Gross profit margin, however, improved significantly from 23.9 per cent to 37.6 per cent.

Earnings per share fell to 0.24 cent from 1.22 cents previously. Net asset value per share stood at 26.95 cents as at Sept 30, up slightly on the 26.79 cents as at June 30.

Oxley has launched 32 projects and completed 23 projects to date.
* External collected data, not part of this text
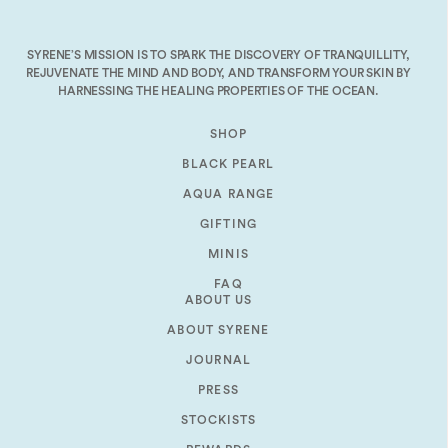
decrease
volume.
SYRENE’S MISSION IS TO SPARK THE DISCOVERY OF TRANQUILLITY,
REJUVENATE THE MIND AND BODY, AND TRANSFORM YOUR SKIN BY
HARNESSING THE HEALING PROPERTIES OF THE OCEAN.
SHOP
BLACK PEARL
AQUA RANGE
GIFTING
MINIS
FAQ
ABOUT US
ABOUT SYRENE
JOURNAL
PRESS
STOCKISTS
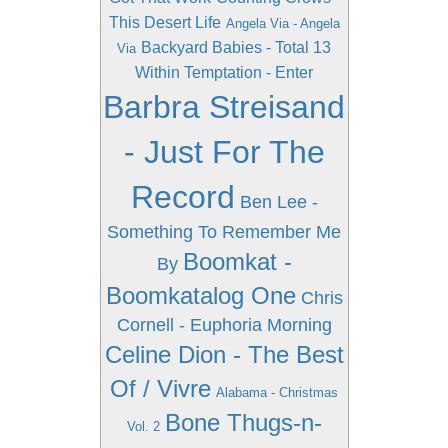
This Desert Life
Angela Via - Angela
Backyard Babies - Total 13
Via
Within Temptation - Enter
Barbra Streisand
- Just For The
Record
Ben Lee -
Something To Remember Me
Boomkat -
By
Boomkatalog One
Chris
Cornell - Euphoria Morning
Celine Dion - The Best
Of / Vivre
Alabama - Christmas
Bone Thugs-n-
Vol. 2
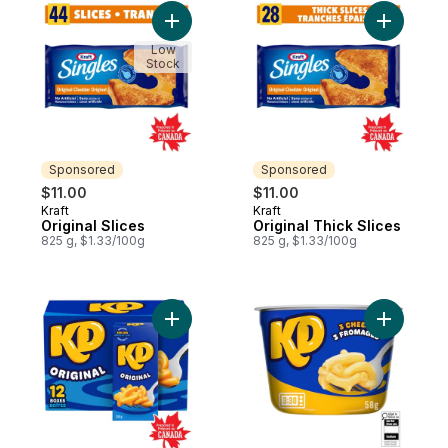
Add Original Slices to cart
Add Origin
Low
Stock
Sponsored
Sponsored
$11.00
$11.00
Kraft
Kraft
Sponsored
Sponsored
Original Slices
Original Thick Slices
825 g, $1.33/100g
825 g, $1.33/100g
Add Original Macaroni And Cheese Dinner 
Add Thre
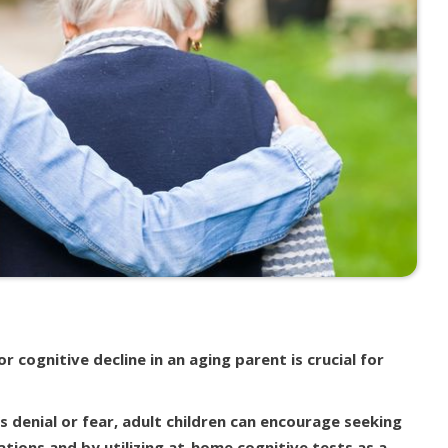
 cognitive decline in an aging parent is crucial for
s denial or fear, adult children can encourage seeking
tions and by utilizing at-home cognitive tests as a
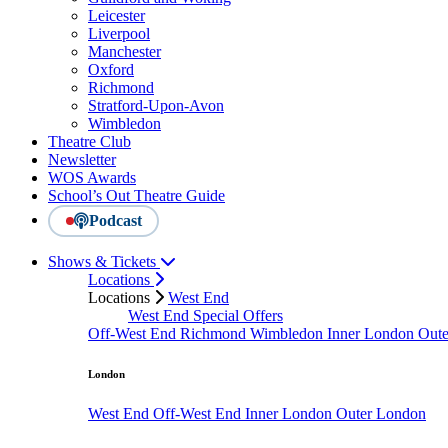
Leicester
Liverpool
Manchester
Oxford
Richmond
Stratford-Upon-Avon
Wimbledon
Theatre Club
Newsletter
WOS Awards
School’s Out Theatre Guide
Podcast
Shows & Tickets
Locations
Locations
West End
West End Special Offers
Off-West End
Richmond
Wimbledon
Inner London
Out
London
West End
Off-West End
Inner London
Outer London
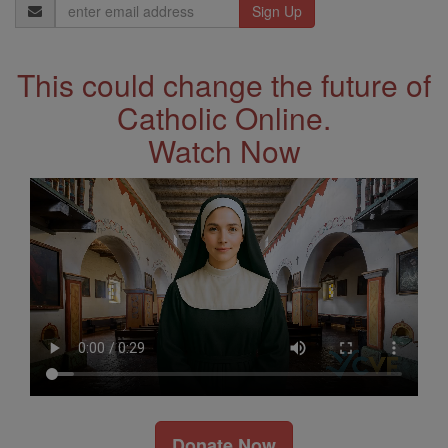
Email
Address
This could change the future of
Catholic Online.
Watch Now
Donate Now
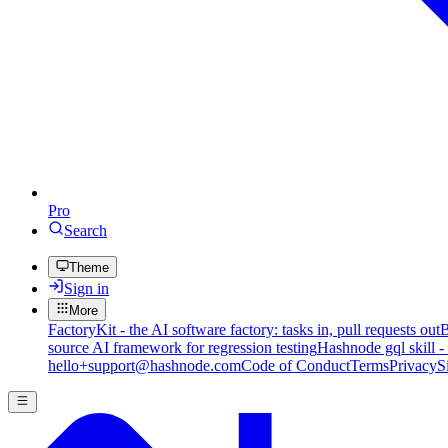
Pro
Search
Theme
Sign in
More
FactoryKit - the AI software factory: tasks in, pull requests out
B
source AI framework for regression testing
Hashnode gql skill -
hello+support@hashnode.com
Code of Conduct
Terms
Privacy
S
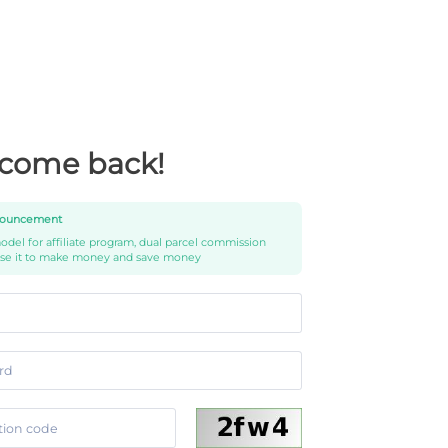
come back!
ouncement
del for affiliate program, dual parcel commission
use it to make money and save money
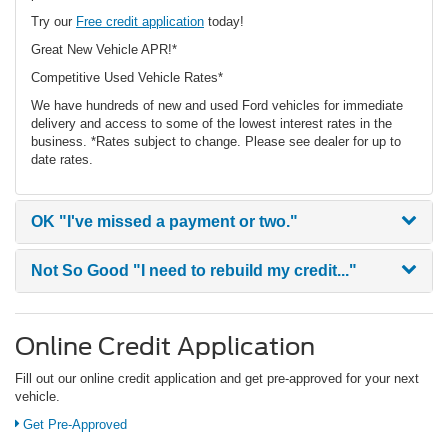
Try our
Free credit application
today!
Great New Vehicle APR!*
Competitive Used Vehicle Rates*
We have hundreds of new and used Ford vehicles for immediate
delivery and access to some of the lowest interest rates in the
business. *Rates subject to change. Please see dealer for up to
date rates.
OK
"I've missed a payment or two."
Not So Good
"I need to rebuild my credit..."
Online Credit Application
Fill out our online credit application and get pre-approved for your next
vehicle.
Get Pre-Approved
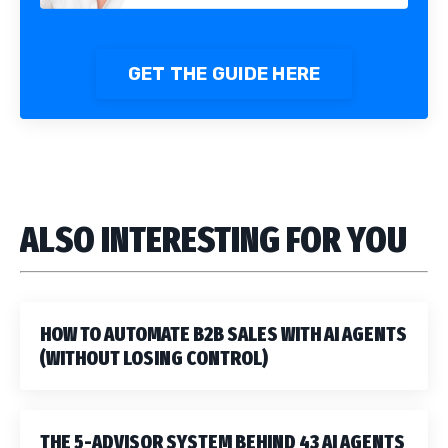
GET THE GUIDE HERE
ALSO INTERESTING FOR YOU
HOW TO AUTOMATE B2B SALES WITH AI AGENTS
(WITHOUT LOSING CONTROL)
THE 5-ADVISOR SYSTEM BEHIND 43 AI AGENTS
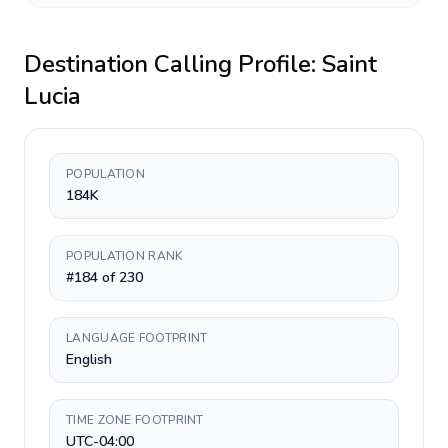
Destination Calling Profile:
Saint
Lucia
POPULATION
184K
POPULATION RANK
#184 of 230
LANGUAGE FOOTPRINT
English
TIME ZONE FOOTPRINT
UTC-04:00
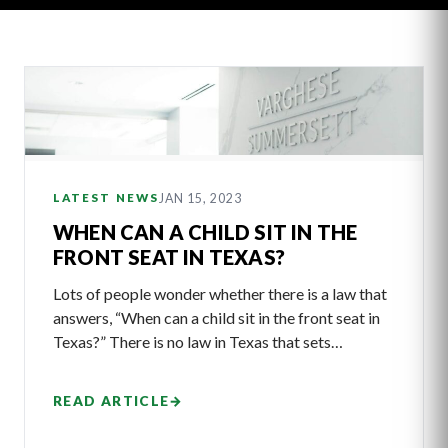
Latest
Articles
JAN 15, 2023
LATEST NEWS
WHEN CAN A CHILD SIT IN THE
FRONT SEAT IN TEXAS?
Lots of people wonder whether there is a law that
answers, “When can a child sit in the front seat in
Texas?” There is no law in Texas that sets…
READ ARTICLE
→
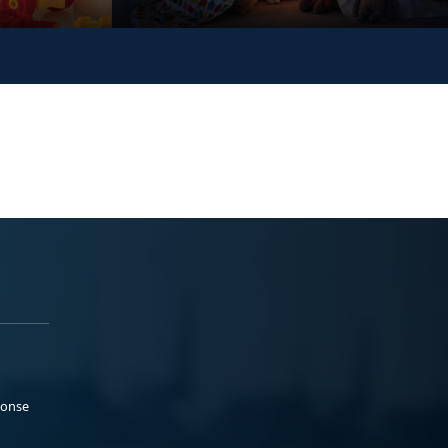
ponse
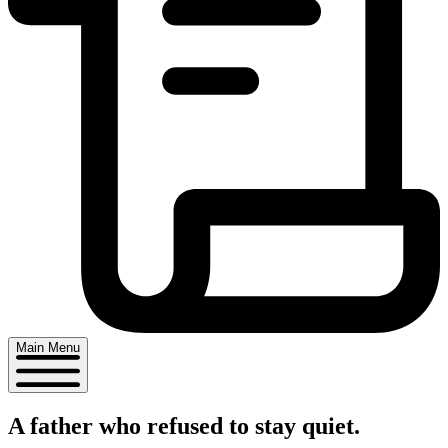
Main Menu
A father who
refused
to stay quiet.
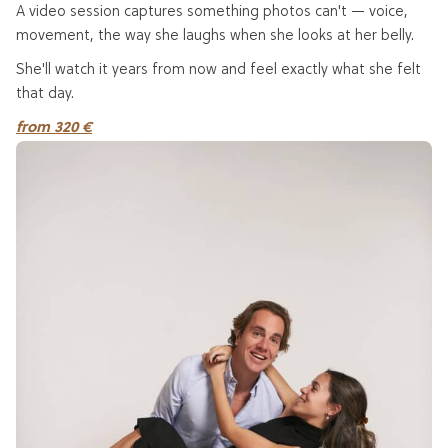
A video session captures something photos can't — voice,
movement, the way she laughs when she looks at her belly.
She'll watch it years from now and feel exactly what she felt
that day.
from 320 €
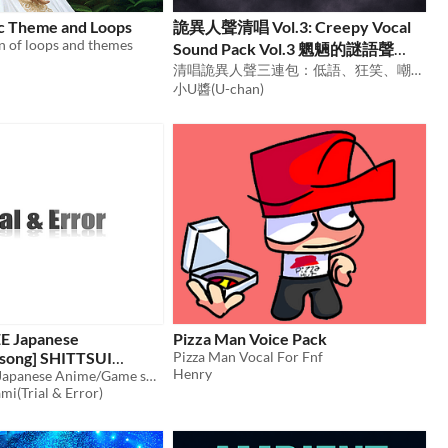
ic Theme and Loops
詭異人聲清唱 Vol.3: Creepy Vocal
on of loops and themes
Sound Pack Vol.3 魍魎的謎語聲
(Whispered Riddles of the Fog)
清唱詭異人聲三連包：低語、狂笑、嘲諷 Creepy A Cappella Triple Pack – Whispers, Madness & Mockery
小U醬(U-chan)
EE Japanese
Pizza Man Voice Pack
song] SHITTSUI
Pizza Man Vocal For Fnf
Henry
Royalty FREE Japanese Anime/Game song
$49.80
mi(Trial & Error)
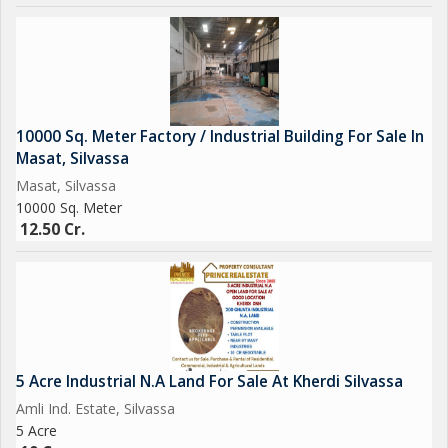
10000 Sq. Meter Factory / Industrial Building For Sale In
Masat, Silvassa
Masat, Silvassa
10000 Sq. Meter
12.50 Cr.
5 Acre Industrial N.A Land For Sale At Kherdi Silvassa
Amli Ind. Estate, Silvassa
5 Acre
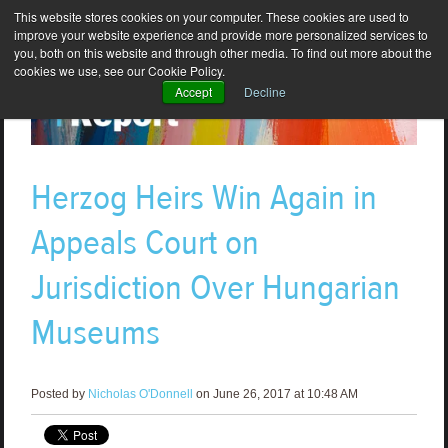
This website stores cookies on your computer. These cookies are used to
improve your website experience and provide more personalized services to
you, both on this website and through other media. To find out more about the
cookies we use, see our Cookie Policy.
Accept
Decline
Herzog Heirs Win Again in
Appeals Court on
Jurisdiction Over Hungarian
Museums
Posted by
Nicholas O'Donnell
on June 26, 2017 at 10:48 AM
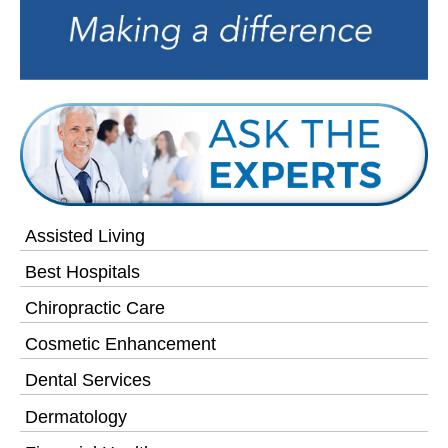
Assisted Living
Best Hospitals
Chiropractic Care
Cosmetic Enhancement
Dental Services
Dermatology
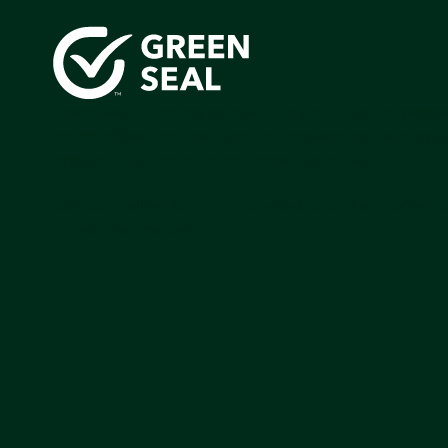
Green Seal is working to build a bright future for people
communities, and the planet by accelerating the adopti
products that are safer and more sutainable.
Join our mailing list to stay up-to-date on how we're m
impact that matters.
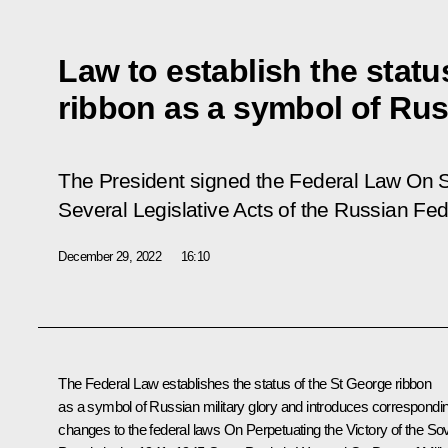
Law to establish the statu
ribbon as a symbol of Russ
The President signed the Federal Law
On S
Several Legislative Acts of the Russian Fed
December 29, 2022
16:10
The Federal Law establishes the status of the St George ribbon
as a symbol of Russian military glory and introduces correspondi
changes to the federal laws On Perpetuating the Victory of the Sov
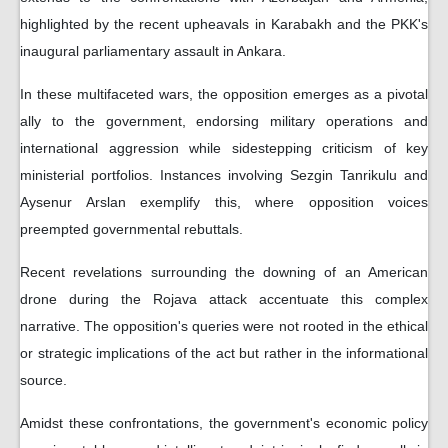
highlighted by the recent upheavals in Karabakh and the PKK's
inaugural parliamentary assault in Ankara.
In these multifaceted wars, the opposition emerges as a pivotal
ally to the government, endorsing military operations and
international aggression while sidestepping criticism of key
ministerial portfolios. Instances involving Sezgin Tanrikulu and
Aysenur Arslan exemplify this, where opposition voices
preempted governmental rebuttals.
Recent revelations surrounding the downing of an American
drone during the Rojava attack accentuate this complex
narrative. The opposition's queries were not rooted in the ethical
or strategic implications of the act but rather in the informational
source.
Amidst these confrontations, the government's economic policy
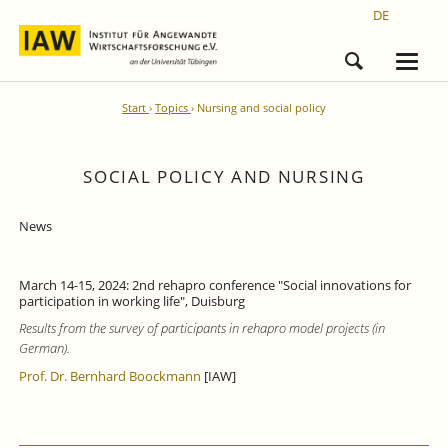
DE
Start
Topics
Nursing and social policy
SOCIAL POLICY AND NURSING
News
March 14-15, 2024: 2nd rehapro conference "Social innovations for
participation in working life", Duisburg
Results from the survey of participants in rehapro model projects (in
German).
Prof. Dr. Bernhard Boockmann
[IAW]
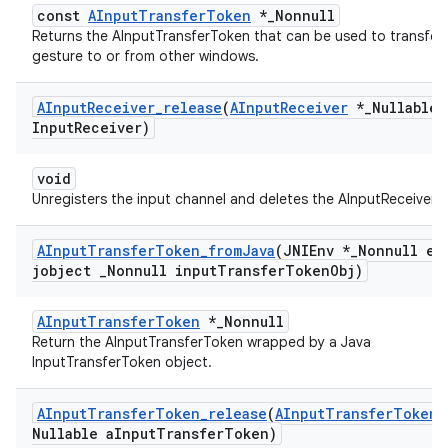
const
AInputTransferToken
*_Nonnull
Returns the AInputTransferToken that can be used to transfer
gesture to or from other windows.
AInput
Receiver
_
release
(
AInput
Receiver
*
_
Nullable 
Input
Receiver)
void
Unregisters the input channel and deletes the AInputReceiver.
AInput
Transfer
Token
_
from
Java
(JNIEnv *
_
Nonnull en
jobject
_
Nonnull input
Transfer
Token
Obj)
AInputTransferToken
*_Nonnull
Return the AInputTransferToken wrapped by a Java
InputTransferToken object.
AInput
Transfer
Token
_
release
(
AInput
Transfer
Token
Nullable a
Input
Transfer
Token)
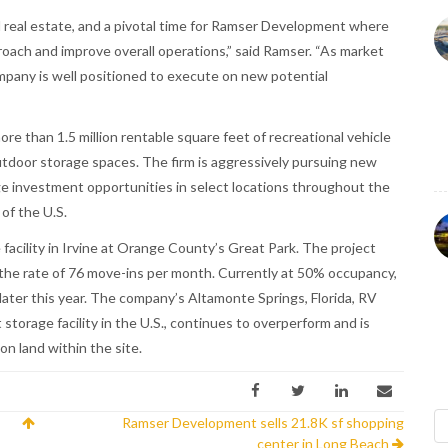
l real estate, and a pivotal time for Ramser Development where
ach and improve overall operations,” said Ramser. “As market
ompany is well positioned to execute on new potential
e than 1.5 million rentable square feet of recreational vehicle
tdoor storage spaces. The firm is aggressively pursuing new
ge investment opportunities in select locations throughout the
of the U.S.
acility in Irvine at Orange County’s Great Park. The project
t the rate of 76 move-ins per month. Currently at 50% occupancy,
ater this year. The company’s Altamonte Springs, Florida, RV
storage facility in the U.S., continues to overperform and is
n land within the site.
Ramser Development sells 21.8K sf shopping
center in Long Beach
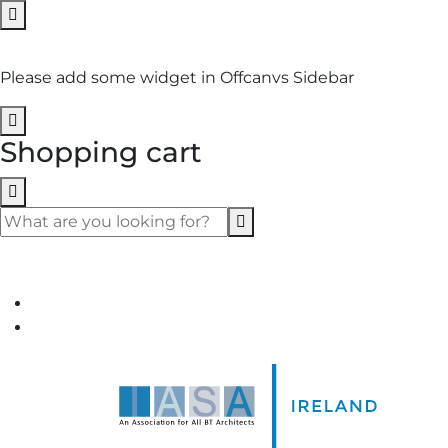
No Widget Added
Please add some widget in Offcanvs Sidebar
Shopping cart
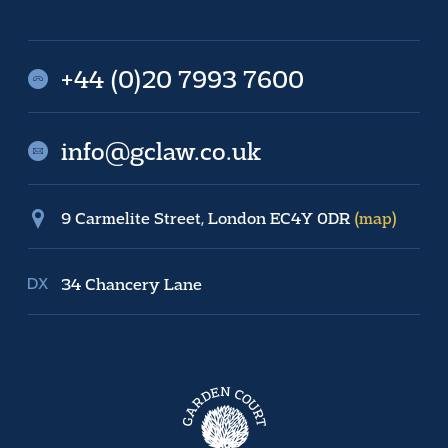
+44 (0)20 7993 7600
info@gclaw.co.uk
9 Carmelite Street, London EC4Y 0DR
(map)
34 Chancery Lane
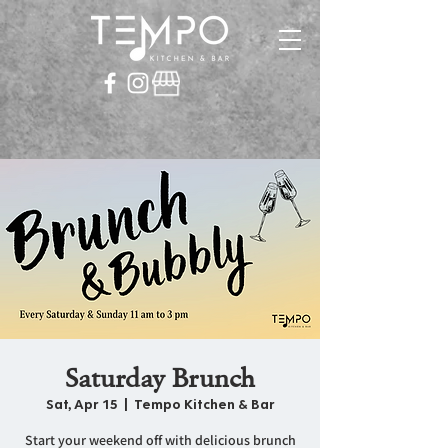
Saturday Brunch
Sat, Apr 15
  |  
Tempo Kitchen & Bar
Start your weekend off with delicious brunch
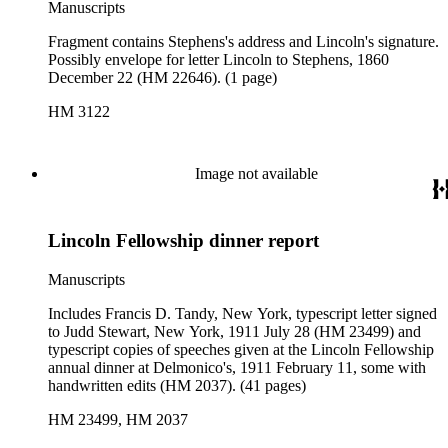
Manuscripts
Fragment contains Stephens's address and Lincoln's signature.
Possibly envelope for letter Lincoln to Stephens, 1860
December 22 (HM 22646). (1 page)
HM 3122
Image not available
Lincoln Fellowship dinner report
Manuscripts
Includes Francis D. Tandy, New York, typescript letter signed
to Judd Stewart, New York, 1911 July 28 (HM 23499) and
typescript copies of speeches given at the Lincoln Fellowship
annual dinner at Delmonico's, 1911 February 11, some with
handwritten edits (HM 2037). (41 pages)
HM 23499, HM 2037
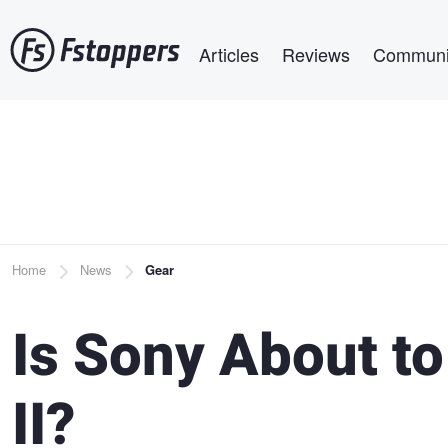
Skip
Main navigation
to
Articles
Reviews
Communi
main
content
Breadcrumb
Home
News
Gear
Is Sony About t
II?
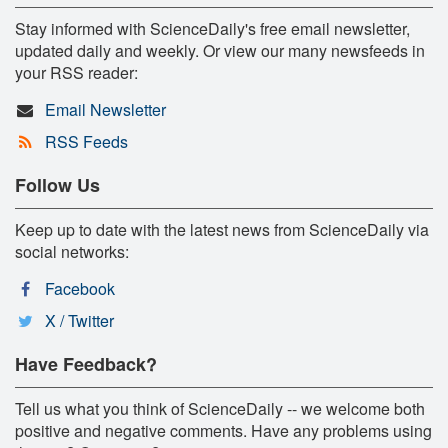
Stay informed with ScienceDaily's free email newsletter,
updated daily and weekly. Or view our many newsfeeds in
your RSS reader:
Email Newsletter
RSS Feeds
Follow Us
Keep up to date with the latest news from ScienceDaily via
social networks:
Facebook
X / Twitter
Have Feedback?
Tell us what you think of ScienceDaily -- we welcome both
positive and negative comments. Have any problems using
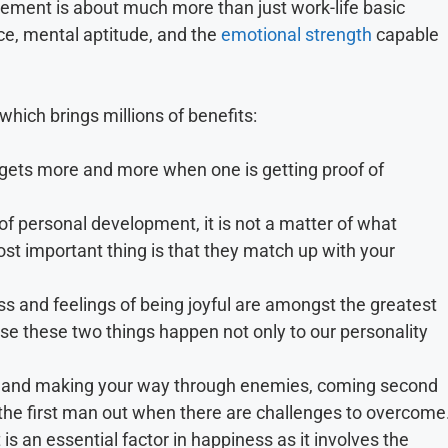
ement is about much more than just work-life basic
ce, mental aptitude, and the
emotional strength
capable
which brings millions of benefits:
 gets more and more when one is getting proof of
f personal development, it is not a matter of what
ost important thing is that they match up with your
s and feelings of being joyful are amongst the greatest
e these two things happen not only to our personality
 it and making your way through enemies, coming second
he first man out when there are challenges to overcome
s an essential factor in happiness as it involves the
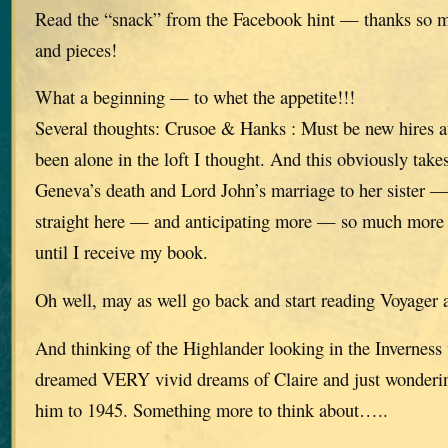
Read the “snack” from the Facebook hint — thanks so mu
and pieces!
What a beginning — to whet the appetite!!!
Several thoughts: Crusoe & Hanks : Must be new hires 
been alone in the loft I thought. And this obviously tak
Geneva’s death and Lord John’s marriage to her sister — 
straight here — and anticipating more — so much more 
until I receive my book.
Oh well, may as well go back and start reading Voyager 
And thinking of the Highlander looking in the Inverne
dreamed VERY vivid dreams of Claire and just wonderi
him to 1945. Something more to think about…..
Its total unbilled contract value amounted to $2.66 billion as at Sept 30, of which about $900 million is attributable to Singapore projects, and about $1.76 billion is attributable to overseas projects.

Oxley said it expects to receive $1.37 billion in the next 12 months when a number of its projects complete or obtain temporary occupation permit, including KAP & KAP Residences in Singapore and phase one of the Royal Wharf project in London.

The group added that construction and sales are progressing well for The Peak and The Bridge developments in Cambodia, while in Malaysia, Oxley Towers Kuala Lumpur City Centre has commenced construction and will be launched at an appropriate time, depending on market conditions.

It also plans to launch Min Residences in Yangon, Myanmar and the Oxley Convention City in Batam, Indonesia in the fourth quarter.

Oxley executive chairman and chief executive Ching Chiat Kwong noted that the launch of its Dublin Landings project in Ireland had been the highlight for the quarter. "It marked another major step in our overseas expansion, after the Royal Wharf project, as we continue to build our revenue pipeline for sustainable growth," he said.

Mr Ching added: "The unbilled contract value of $2.7 billion will allow us to meet our operational and construction needs and pay down our debts to further reduce gearing. Complemented by recurring income from investment properties, Oxley will gain a stronger financial foothold to fund existing and future projects, and create value for our shareholders and investors."

Oxley shares finished flat at 47 cents last Friday, before the results were announced.